The B.'s thought long and hard about what they had observed in their son.
They have carefully choreographed his life, monitoring new playmates,
selecting a compatible school, finding sympathetic parents in a babysitting
co-op. Nevertheless, Ms. B. said, "there is still the stomach-clenching fear
for your kid." It is indeed heartbreaking to hear a child say, as J. did recently, "It
feels like a nightmare I'm a boy."
The adjustment has been gradual for Mr. B., a 43-year-old public school
administrator who is trying to stop calling J. "our little man." He thinks
of his son as a positive, resilient person, and his love and admiration
show. "The truth is, is any parent going to choose this for their kid?" he
said. "It's who your kid is."
Families are caught in the undertow of conflicting approaches. One suburban
Chicago mother, who did not want to be identified, said in a telephone
interview that she was drawing the line on dress and trying to provide "boy
opportunities" for her 6-year-old son. "But we can't make everything a power
struggle," she said. "It gets exhausting."

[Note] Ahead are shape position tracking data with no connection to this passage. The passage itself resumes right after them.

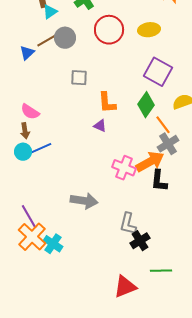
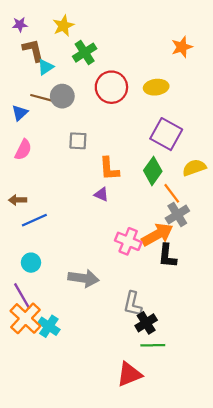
brown line: (48, 40) -> (43, 98), turned 45
pink semicircle: (30, 112) -> (23, 150), moved, turned -96
brown arrow: (25, 131) -> (18, 200), turned 98
cyan circle: (23, 152) -> (31, 263), moved
green line: (161, 271) -> (153, 345), moved

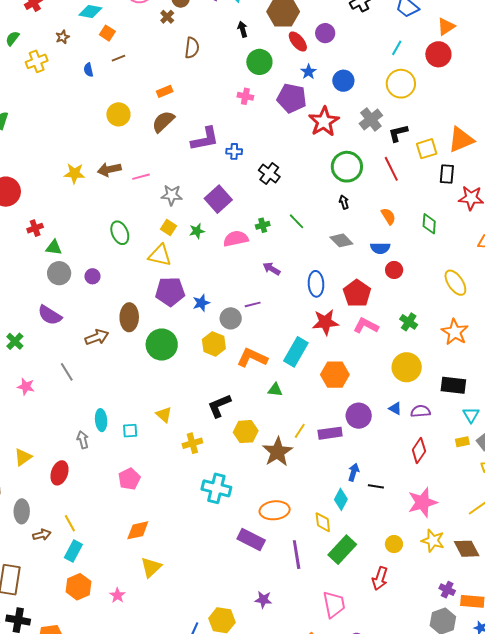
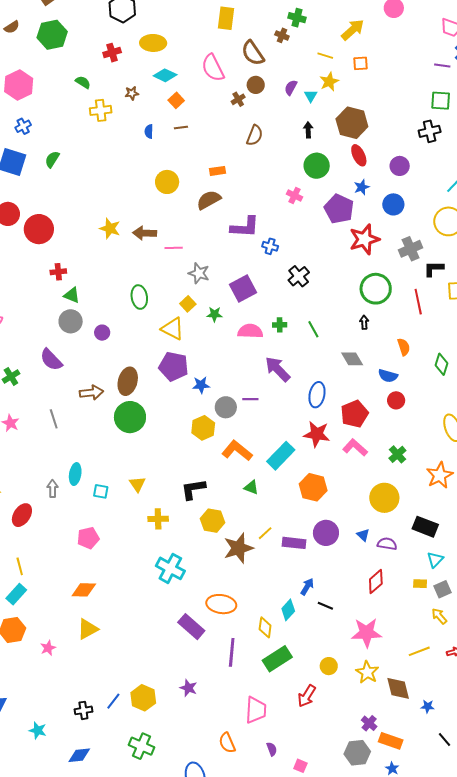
purple circle: (325, 33) -> (400, 166), moved
green semicircle: (12, 38) -> (83, 82), turned 70
purple arrow: (272, 269) -> (278, 369), size x1.6
green circle: (162, 345) -> (130, 417), moved

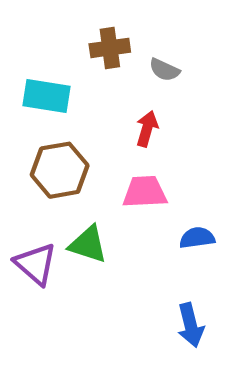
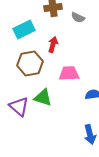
cyan rectangle: (47, 96) -> (24, 29), turned -35
red arrow: (147, 129) -> (53, 44), moved

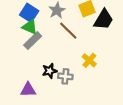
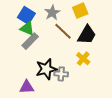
black trapezoid: (104, 20) -> (87, 35), moved
black star: (50, 71) -> (46, 69), size x1.5

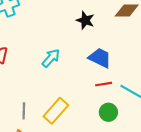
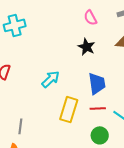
blue trapezoid: (100, 58) -> (97, 84), turned 50
yellow rectangle: (56, 111) -> (69, 110), moved, turned -30

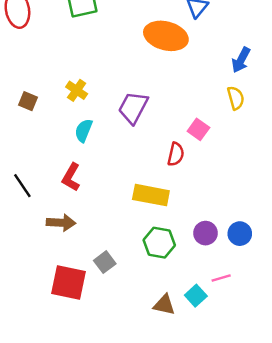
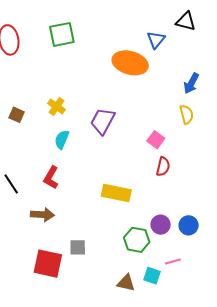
red semicircle: (176, 154) -> (163, 167), moved
green hexagon: (159, 243) -> (137, 240), moved
gray square: (105, 262) -> (78, 247), turned 36
cyan square: (196, 296) -> (152, 276), turned -30

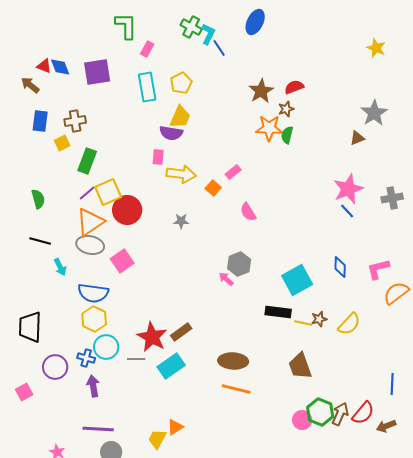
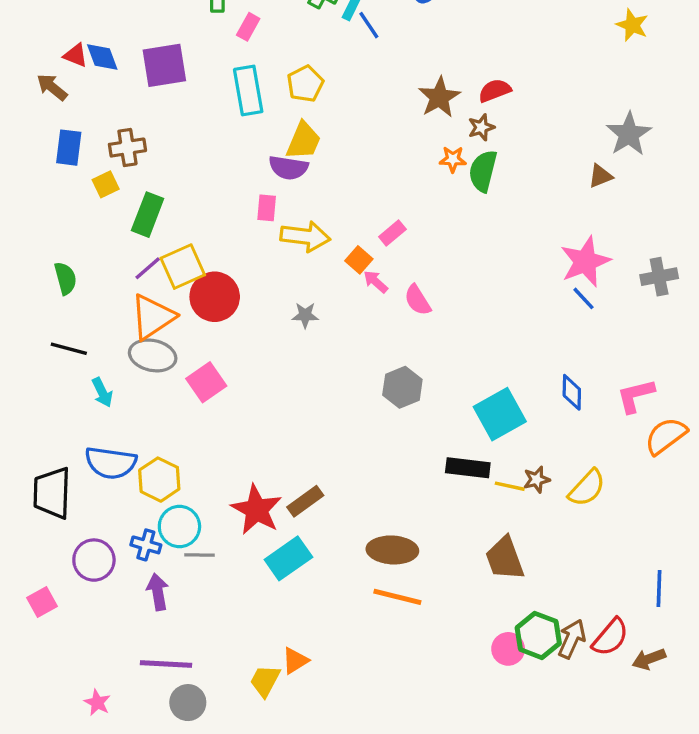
orange star: (269, 128) -> (453, 159), size x0.6
green semicircle: (287, 135) -> (483, 171), size x1.4
pink arrow: (226, 279) -> (376, 282), moved
blue semicircle: (93, 293) -> (111, 463), moved
gray line: (136, 359) -> (200, 555), moved

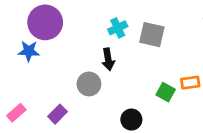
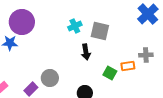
black arrow: (108, 59) -> (86, 52), moved
gray circle: (89, 84) -> (50, 78), moved

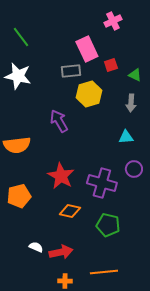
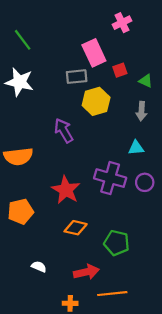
purple cross: (102, 183) -> (110, 178), moved
red arrow: (61, 252) -> (86, 272), moved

She worries about him becoming a social outcast. "Why does your brother like
girl things?" friends of her 10-year-old ask. The answer is always, "I don't
know." Nila Marrone, a retired linguistics professor at the University of
Connecticut who consults with parents and schools, recalled an incident last
year at a Bronx elementary school in which an 8-year-old boy perceived as
effeminate was thrown into a large trash bin by a group of boys. The
principal, she said, "suggested to the mother that she was to blame, for not
having taught her son how to be tough enough."
But the tide is turning. The Los Angeles Unified School District, for instance, requires that students be addressed with "a name and pronoun that corresponds to the gender identity." It also asks schools to provide a locker room or changing
area that corresponds to a student's chosen gender.
One of the most controversial issues concerns the use of "blockers,"
hormones used to delay the onset of puberty in cases where it could be
psychologically devastating (for instance, a girl who identifies as a boy
might slice her wrists when she gets her period). Some doctors disapprove of
blockers, arguing that only at puberty does an individual fully appreciate
their gender identity.
Catherine Tuerk, a nurse-psychotherapi st at the children's hospital in
Washington and the mother of a gender-variant child in the 1970s, says
parents are still left to find their own way. She recalls how therapists
urged her to steer her son into psychoanalysis and "hypermasculine
activities" like karate. She said she and her husband became "gender cops."
"It was always, 'You're not kicking the ball hard enough,' " she said.
Ms. Tuerk's son, now 30, is gay and a father, and her own thinking has
evolved since she was a young parent. "People are beginning to understand
this seems to be something that happens," she said. "But there was a whole
lifetime of feeling we could never leave him alone."